Semantic Search using Text Embedding
Convert and Optimize Model
Download and convert a text embedding model (e.g. BAAI/bge-small-en-v1.5) to OpenVINO format from Hugging Face:
optimum-cli export openvino --model BAAI/bge-small-en-v1.5 --trust-remote-code bge-small-en-v1_5_ov
See all supported Text Embedding Models.
Refer to the Model Preparation guide for detailed instructions on how to download, convert and optimize models for OpenVINO GenAI.
Run Model Using OpenVINO GenAI
TextEmbeddingPipeline
generates vector representations for text using embedding models.
- Python
- C++
- CPU
- GPU
import openvino_genai as ov_genai
pipeline = ov_genai.TextEmbeddingPipeline(
models_path,
"CPU",
pooling_type = ov_genai.TextEmbeddingPipeline.PoolingType.MEAN,
normalize = True
)
documents_embeddings = pipeline.embed_documents(documents)
query_embeddings = pipeline.embed_query("What is the capital of France?")
import openvino_genai as ov_genai
pipeline = ov_genai.TextEmbeddingPipeline(
models_path,
"GPU",
pooling_type = ov_genai.TextEmbeddingPipeline.PoolingType.MEAN,
normalize = True
)
documents_embeddings = pipeline.embed_documents(documents)
query_embeddings = pipeline.embed_query("What is the capital of France?")
- CPU
- GPU
#include "openvino/genai/rag/text_embedding_pipeline.hpp"
int main(int argc, char* argv[]) try {
auto documents = std::vector<std::string>(argv + 2, argv + argc);
std::string models_path = argv[1];
ov::genai::TextEmbeddingPipeline pipeline(
models_path,
"CPU",
ov::genai::pooling_type(ov::genai::TextEmbeddingPipeline::PoolingType::MEAN),
ov::genai::normalize(true)
);
ov::genai::EmbeddingResults documents_embeddings = pipeline.embed_documents(documents);
ov::genai::EmbeddingResult query_embedding = pipeline.embed_query("What is the capital of France?");
}
#include "openvino/genai/rag/text_embedding_pipeline.hpp"

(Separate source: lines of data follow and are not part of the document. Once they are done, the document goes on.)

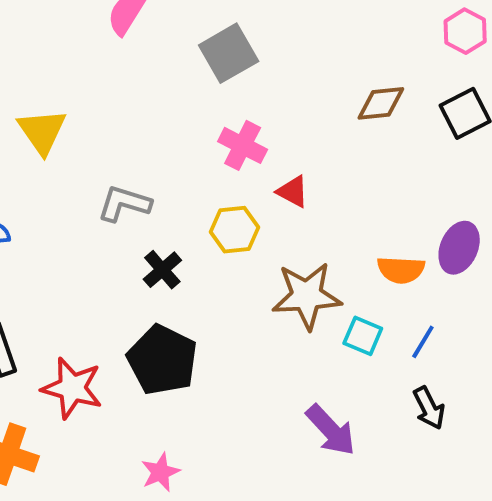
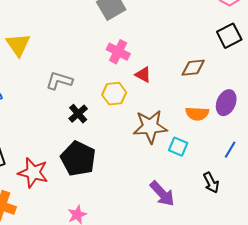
brown diamond: (381, 103) -> (193, 68), moved
blue line: (423, 342) -> (230, 150), moved

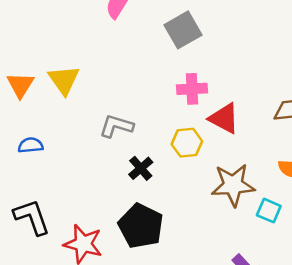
pink cross: (118, 52) -> (192, 89), turned -30
red triangle: (143, 75) -> (224, 118), size x1.5

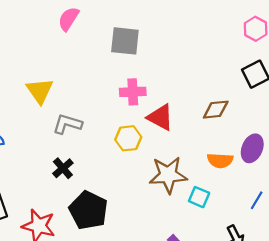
gray square: (183, 30) -> (125, 41), turned 36
yellow triangle: (64, 80) -> (40, 91), moved
black cross: (141, 168) -> (63, 168), moved

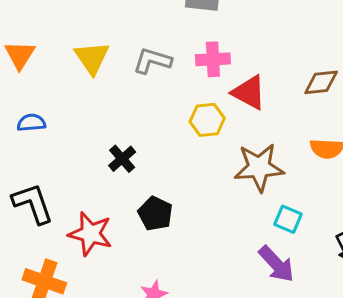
gray L-shape: (67, 124) -> (152, 61), moved
cyan square: (199, 197) -> (288, 219), moved
black pentagon: (88, 210) -> (155, 214), size x0.7

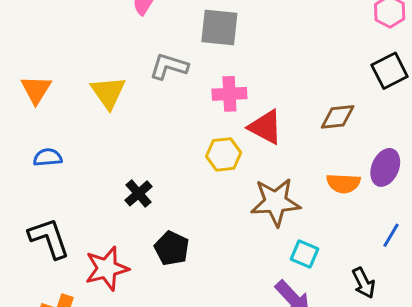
gray L-shape: (152, 61) -> (169, 66), moved
red star: (90, 234) -> (107, 268), turned -30

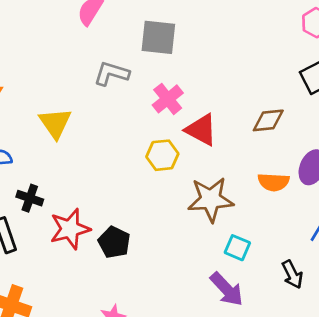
yellow triangle: (108, 92) -> (55, 123), moved
pink cross: (229, 94) -> (168, 99), turned -36
black cross: (139, 193) -> (30, 198), moved, turned -30
red star: (107, 268) -> (70, 229), moved

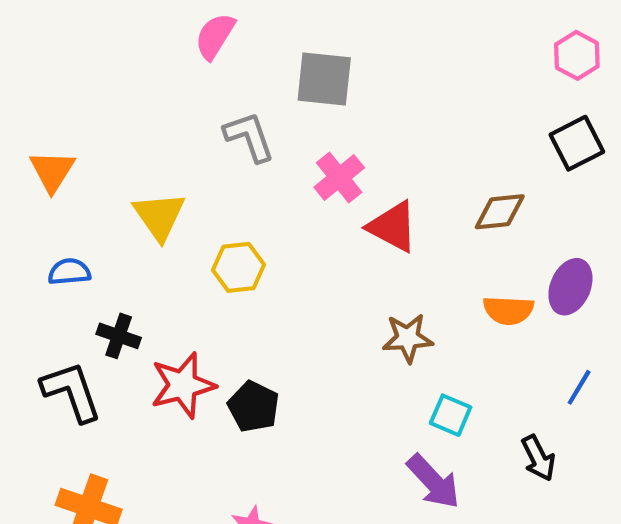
gray L-shape: (111, 74) -> (249, 137), turned 54
yellow hexagon: (162, 155) -> (238, 267), moved
brown star: (211, 199) -> (408, 338), size x0.7

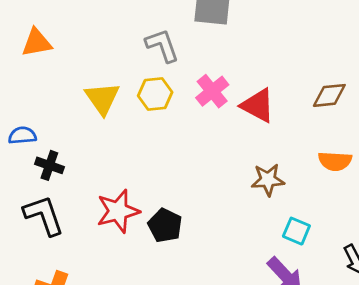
orange triangle: (52, 171) -> (37, 43), moved, turned 48
pink cross: (339, 177) -> (212, 91), moved
yellow hexagon: (238, 267) -> (155, 94), moved
blue semicircle: (69, 272) -> (22, 135), moved
black cross: (119, 336) -> (49, 165), moved

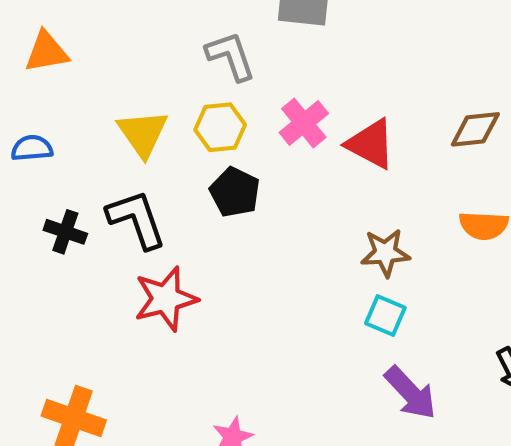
blue semicircle: (22, 135) -> (32, 148), moved
black L-shape: (44, 215) -> (136, 219), moved
black pentagon: (165, 225) -> (235, 192), moved
cyan square: (296, 231) -> (385, 315), moved

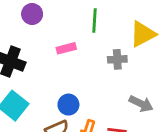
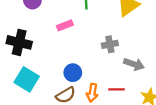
gray cross: (117, 59) -> (110, 44), moved

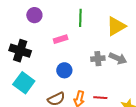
gray arrow: (134, 64) -> (118, 58), moved
blue circle: (73, 73) -> (64, 70), moved

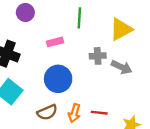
gray cross: (98, 59) -> (98, 56), moved
blue circle: (64, 70) -> (58, 79), size x1.5

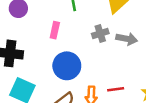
pink rectangle: (55, 42) -> (55, 30), turned -49

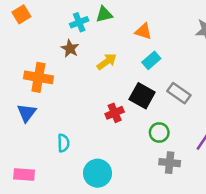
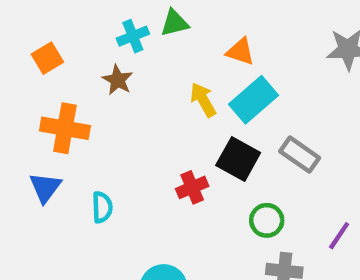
orange square: (21, 14) -> (47, 58), moved
cyan rectangle: (151, 60) -> (254, 100), size x1.5
yellow arrow: (107, 62) -> (203, 100), moved, turned -84
cyan semicircle: (63, 143) -> (102, 207), moved

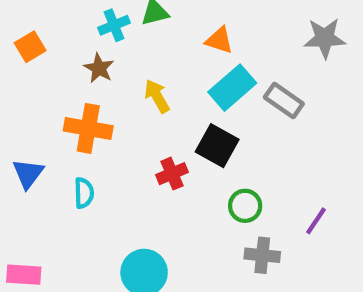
yellow arrow: (203, 100) -> (157, 96), moved
orange cross: (65, 128) -> (88, 128), moved
gray rectangle: (300, 155) -> (284, 100), moved

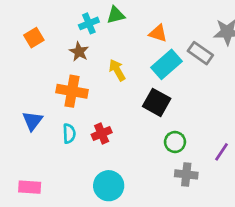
gray rectangle: (284, 100) -> (200, 53), moved
red cross: (172, 174) -> (102, 134), moved

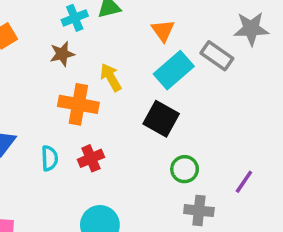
orange triangle: (158, 33) -> (163, 31), turned 36
brown star: (79, 52) -> (62, 54), turned 30
orange cross: (72, 91) -> (78, 104), moved

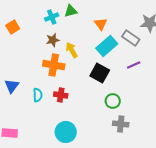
brown star: (62, 54) -> (53, 40), moved
red cross: (91, 158) -> (61, 95), turned 32
purple line: (244, 182) -> (134, 65), moved, turned 32

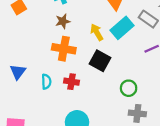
yellow arrow: (72, 50) -> (97, 32), moved
black square: (100, 73) -> (100, 61), moved

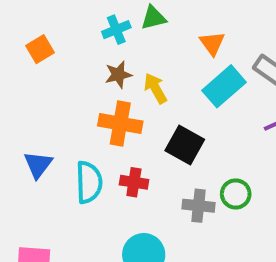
yellow arrow: (97, 32) -> (155, 88), moved
cyan semicircle: (46, 82) -> (89, 182), size x1.5
gray cross: (137, 113) -> (198, 206), moved

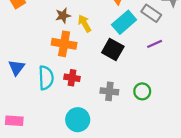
black square: (185, 145) -> (113, 49), moved
green circle: (236, 194) -> (142, 91), moved

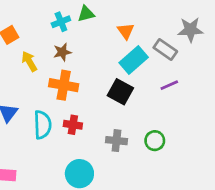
yellow arrow: (84, 23) -> (29, 61), moved

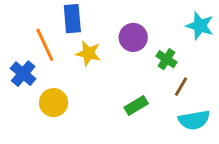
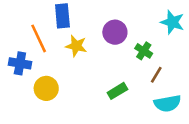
blue cross: (23, 74) -> (20, 63), turned -30

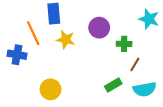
green cross: (144, 51) -> (124, 44), turned -32
yellow circle: (46, 88) -> (51, 89), moved
green rectangle: (117, 91) -> (113, 85), moved

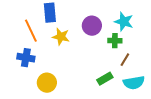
cyan star: (149, 19) -> (124, 22), moved
blue cross: (17, 55) -> (26, 58), moved

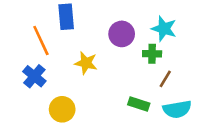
yellow star: (61, 37) -> (86, 63), moved
blue cross: (26, 58) -> (34, 76), turned 30
green rectangle: (105, 79) -> (139, 104), turned 49

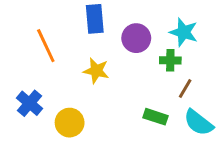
blue rectangle: (66, 17) -> (95, 19), moved
blue cross: (34, 76) -> (30, 103), moved
cyan semicircle: (177, 109) -> (198, 123), turned 48

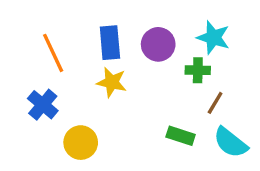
blue rectangle: (95, 19) -> (110, 43), moved
blue cross: (30, 103) -> (43, 105), moved

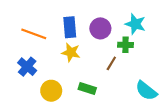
orange line: (53, 53) -> (34, 34), turned -45
brown line: (215, 103) -> (111, 63), moved
green rectangle: (181, 136) -> (87, 89), moved

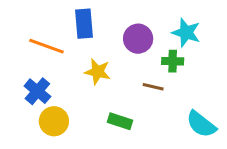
blue rectangle: (70, 27) -> (84, 24), moved
brown line: (111, 63) -> (153, 87), turned 72
yellow circle: (51, 91) -> (54, 121), moved

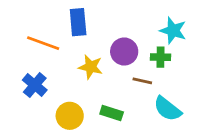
purple circle: (138, 39) -> (124, 51), moved
yellow circle: (54, 121) -> (70, 116), moved
cyan semicircle: (201, 124) -> (167, 109), moved

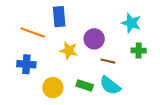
green cross: (161, 57) -> (139, 51), moved
blue cross: (35, 85) -> (26, 64), turned -36
cyan semicircle: (167, 109) -> (110, 85), moved

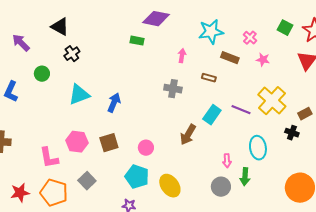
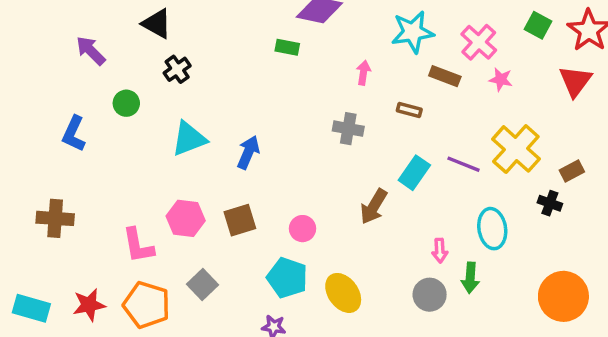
pink cross: (250, 38) -> (479, 42), size x1.5

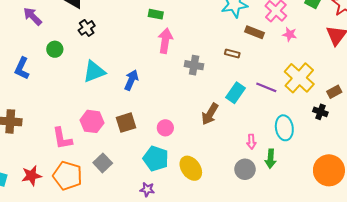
pink arrow: (363, 73) -> (165, 41), moved, size x1.6

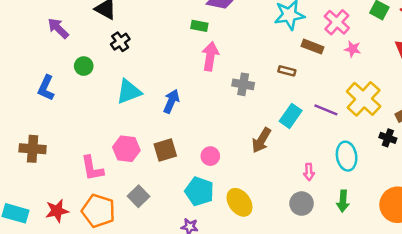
green arrow: (271, 159) -> (343, 201), moved

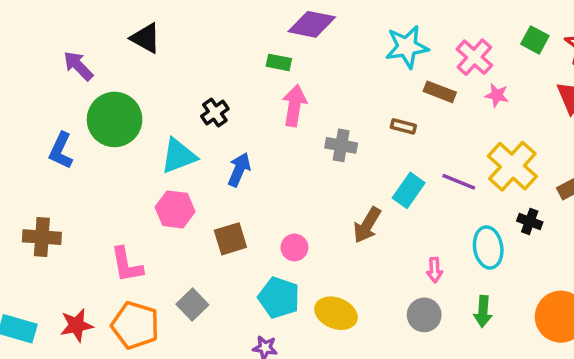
black cross: (120, 42) -> (215, 113), moved
green circle: (84, 66) -> (115, 119), size x2.0
black cross: (388, 138) -> (530, 222), moved
pink hexagon: (126, 149) -> (175, 209), moved
yellow ellipse: (239, 202) -> (336, 313), turned -32

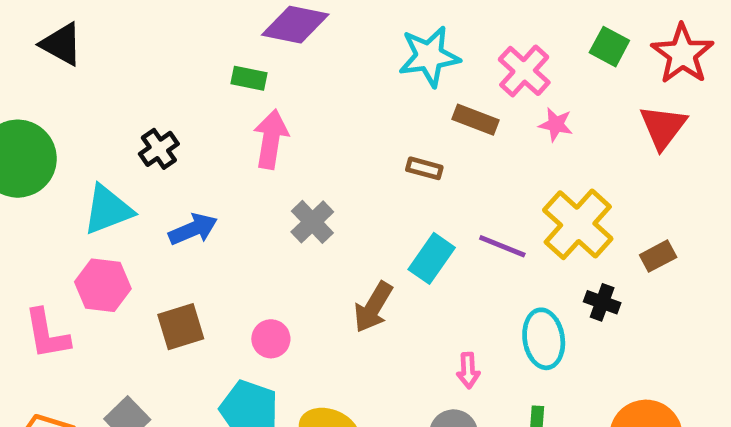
gray cross: (341, 145) -> (312, 222), moved, turned 36
blue arrow: (239, 170) -> (193, 229), turned 44
pink L-shape: (127, 265) -> (47, 334), moved

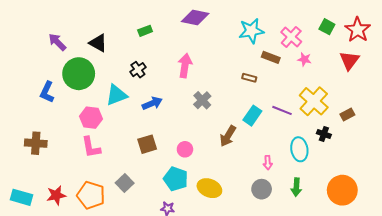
black triangle: (61, 44) -> (98, 43), moved
green rectangle: (249, 78) -> (145, 31), moved, turned -32
pink hexagon: (103, 285) -> (91, 118), moved

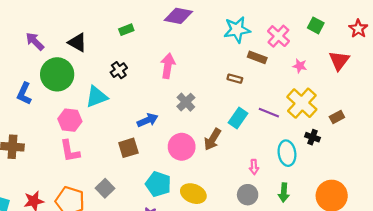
red star: (358, 30) -> (358, 29), moved, size x0.7
pink star: (304, 59) -> (300, 66), moved
blue arrow: (152, 103) -> (148, 120), moved
pink circle: (185, 149) -> (182, 147), moved, size x1.6

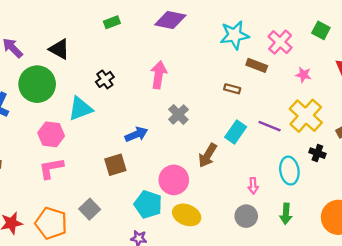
green rectangle: (126, 30) -> (112, 22), moved
pink circle: (182, 147) -> (174, 180), moved
pink L-shape: (70, 151) -> (51, 168), turned 90

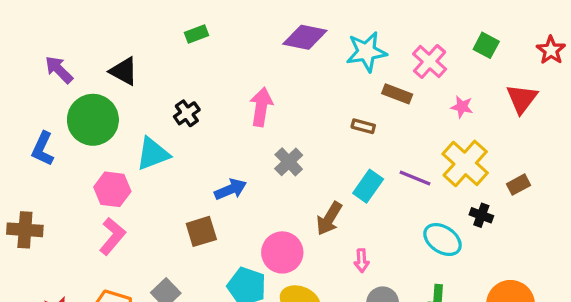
purple diamond: (170, 20) -> (305, 37), moved
pink L-shape: (51, 168) -> (112, 236), turned 140
cyan ellipse: (289, 171) -> (442, 240), turned -48
pink arrow: (253, 186) -> (362, 261), moved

int main(int argc, char* argv[]) try {
auto documents = std::vector<std::string>(argv + 2, argv + argc);
std::string models_path = argv[1];
ov::genai::TextEmbeddingPipeline pipeline(
models_path,
"GPU",
ov::genai::pooling_type(ov::genai::TextEmbeddingPipeline::PoolingType::MEAN),
ov::genai::normalize(true)
);
ov::genai::EmbeddingResults documents_embeddings = pipeline.embed_documents(documents);
ov::genai::EmbeddingResult query_embedding = pipeline.embed_query("What is the capital of France?");
}
Use CPU or GPU as devices without any other code change.
Additional Usage Options
Pooling Strategies
Text embedding models support different pooling strategies to aggregate token embeddings into a single vector:
CLS
: Use the first token embedding (default for many models)MEAN
: Average all token embeddings
You can set the pooling strategy via the pooling_type
parameter.
L2 Normalization
L2 normalization can be applied to the output embeddings for improved retrieval performance. Enable it with the normalize
parameter.
Query and Embed Instructions
Some models support special instructions for queries and documents. Use query_instruction
and embed_instruction
to provide these if needed.
Example: Custom Configuration
- Python
- C++
import openvino_genai as ov_genai
pipeline = ov_genai.TextEmbeddingPipeline(
models_path,
"CPU",
pooling_type=ov_genai.TextEmbeddingPipeline.PoolingType.MEAN,
normalize=True,
query_instruction="Represent this sentence for searching relevant passages: ",
embed_instruction="Represent this passage for retrieval: "
)
#include "openvino/genai/rag/text_embedding_pipeline.hpp"
ov::genai::TextEmbeddingPipeline pipeline(
models_path,
"CPU",
ov::genai::pooling_type(ov::genai::TextEmbeddingPipeline::PoolingType::MEAN),
ov::genai::normalize(true),
ov::genai::query_instruction("Represent this sentence for searching relevant passages: "),
ov::genai::embed_instruction("Represent this passage for retrieval: ")
);
For the full list of configuration options, see the TextEmbeddingPipeline API Reference.